Nationwide Salary Increases -
I am seeing more and more candidates receive multiple offers for solid positions while my client is extending an offer as well. Salaries for assistants are definitely higher than they were a year ago, also signifying their demand. Here is a quick and informal snapshot of the salary ranges I am seeing in different parts of the country. This is based solely on my observations and conversations I have had with employers and candidates.
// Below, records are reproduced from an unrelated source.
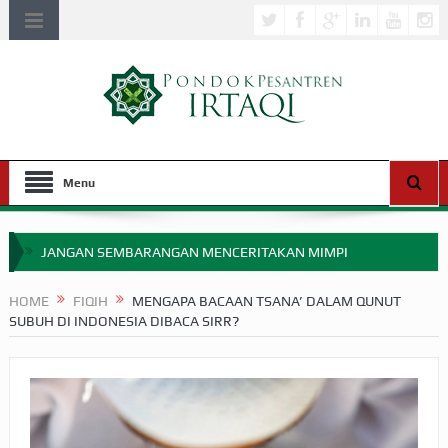
Menu
JANGAN SEMBARANGAN MENCERITAKAN MIMPI
APAKAH ULAMA SALEH PERLU MASUK SCOPUS?
HOME
FIQIH
MENGAPA BACAAN TSANA’ DALAM QUNUT
SUBUH DI INDONESIA DIBACA SIRR?
MIMPI YANG DIABAIKAN MENJELANG PERANG BADAR
APA HUKUM MEMPERCEPAT PEMBAYARAN ZAKAT
SEBELUM TIBA SAAT WAJIB?
HAKIKAT NIKMAT DI DUNIA!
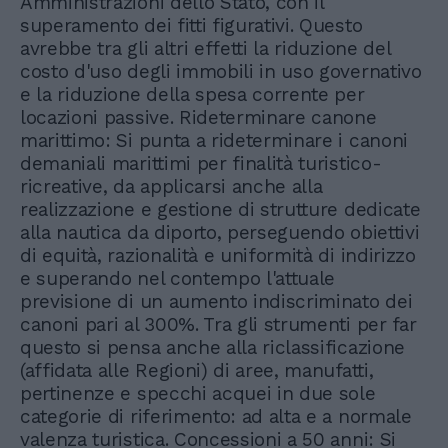
Amministrazioni dello Stato, con il
superamento dei fitti figurativi. Questo
avrebbe tra gli altri effetti la riduzione del
costo d'uso degli immobili in uso governativo
e la riduzione della spesa corrente per
locazioni passive. Rideterminare canone
marittimo: Si punta a rideterminare i canoni
demaniali marittimi per finalità turistico-
ricreative, da applicarsi anche alla
realizzazione e gestione di strutture dedicate
alla nautica da diporto, perseguendo obiettivi
di equità, razionalità e uniformità di indirizzo
e superando nel contempo l'attuale
previsione di un aumento indiscriminato dei
canoni pari al 300%. Tra gli strumenti per far
questo si pensa anche alla riclassificazione
(affidata alle Regioni) di aree, manufatti,
pertinenze e specchi acquei in due sole
categorie di riferimento: ad alta e a normale
valenza turistica. Concessioni a 50 anni: Si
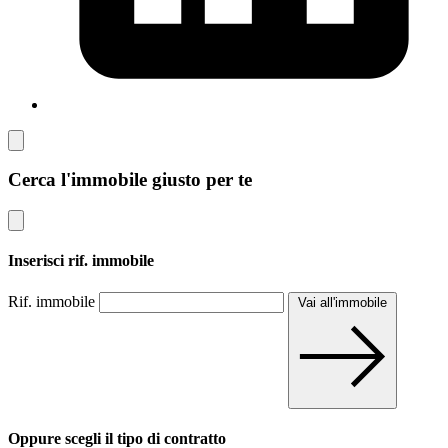
Cerca l'immobile giusto per te
Inserisci rif. immobile
Rif. immobile
Vai all'immobile
Oppure scegli il tipo di contratto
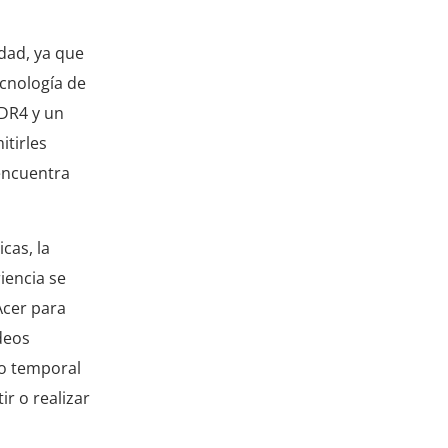
idad, ya que
cnología de
DDR4 y un
itirles
 encuentra
cas, la
iencia se
Acer para
deos
do temporal
ir o realizar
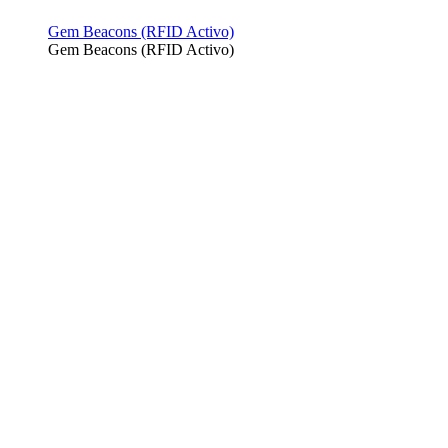
Gem Beacons (RFID Activo)
Gem Beacons (RFID Activo)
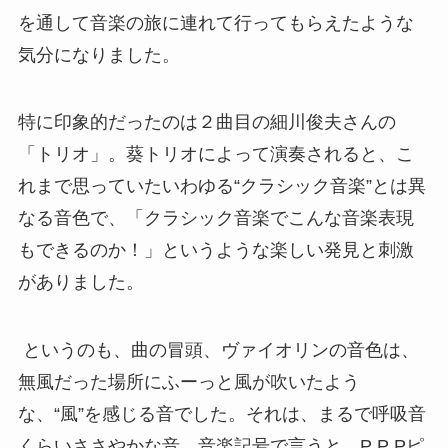
を通して音楽の旅に連れて行ってもらえたような
気分になりました。
特に印象的だったのは２曲目の細川俊夫さんの
「トリオ」。葵トリオによって演奏されると、こ
れまで思っていたいわゆる“クラシック音楽”とは異
なる音色で、「クラシック音楽でこんな音楽表現
もできるのか！」というような楽しい発見と刺激
がありました。
というのも、曲の冒頭、ヴァイオリンの音色は、
無風だった場所にふーっと風が吹いたよう
な、“風”を感じる音でした。それは、まるで呼吸音
くらいささやかな音。音楽記号で言うと、
P P P
ピ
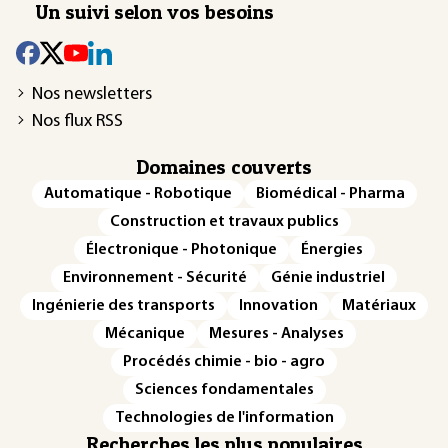
Un suivi selon vos besoins
Nos newsletters
Nos flux RSS
Domaines couverts
Automatique - Robotique
Biomédical - Pharma
Construction et travaux publics
Électronique - Photonique
Énergies
Environnement - Sécurité
Génie industriel
Ingénierie des transports
Innovation
Matériaux
Mécanique
Mesures - Analyses
Procédés chimie - bio - agro
Sciences fondamentales
Technologies de l'information
Recherches les plus populaires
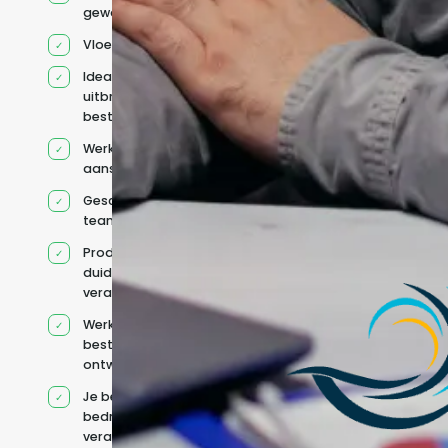
geworven profiel
Vloeiend Engels
Ideaal voor het
uitbreiden van
bestaande capaciteit
Werkt onder jouw
aansturing
Geschikt voor hybride
teams
Productcontext en
duidelijke
verantwoordelijkheden
Werkt binnen jouw
bestaande
ontwikkelteam
Je behoudt jouw
bedrijfs- en IT-
verantwoordelijkheden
- Los Angeles, CA $45,000 - $55,000
- San Francisco Bay Area: $50,000 - $65,000
- Austin, TX: $40,000 - $50,000
- Atlanta, GA: $40,000 - $50,000
- New York Metro: $55,000 - $65,000
(These salary ranges represent the average base salary for a well-qualified and experienced real estate assistant. This does not include bonuses which vary widely and can add anywhere from $5,000 to $20,000 to total compensation depending on the team and area of the country.)
A Change in Priorities –
During the recession candidates were just happy to find a job and they often experienced multiple layoffs and job changes between 2008 and 2012. They often accepted lower pay, poorer working conditions, and less challenging work because they had no other choice. Today, most candidates we speak to are currently employed and they are looking for a better opportunity. They may have accepted a lower-paying position during the downturn and now they are looking to reestablish themselves, or they realize that they now have an opportunity to move into a more challenging position with better long-term prospects. Also, more and more candidates are turning down offers that do not offer health insurance.
The Bottom-Line -
What does this mean for employers? If you have employees that you want to keep you should evaluate your compensation structure and determine if you are being competitive in this market. Do keep in mind though that money isn’t the only reason employees choose one job over another. Are you offering a positive and fulfilling work environment? Do you honor your employees’ need for work/live balance? Do you offer opportunities to advance or learn new skills? These are things to start thinking about as the market continues to change.
If you plan to hire this year be prepared to move quickly when you meet a candidate you are interested in and be prepared to make a strong offer. The days of taking a “wait and see” approach or stretching out the interview process over 3 or 4 weeks are coming to a close.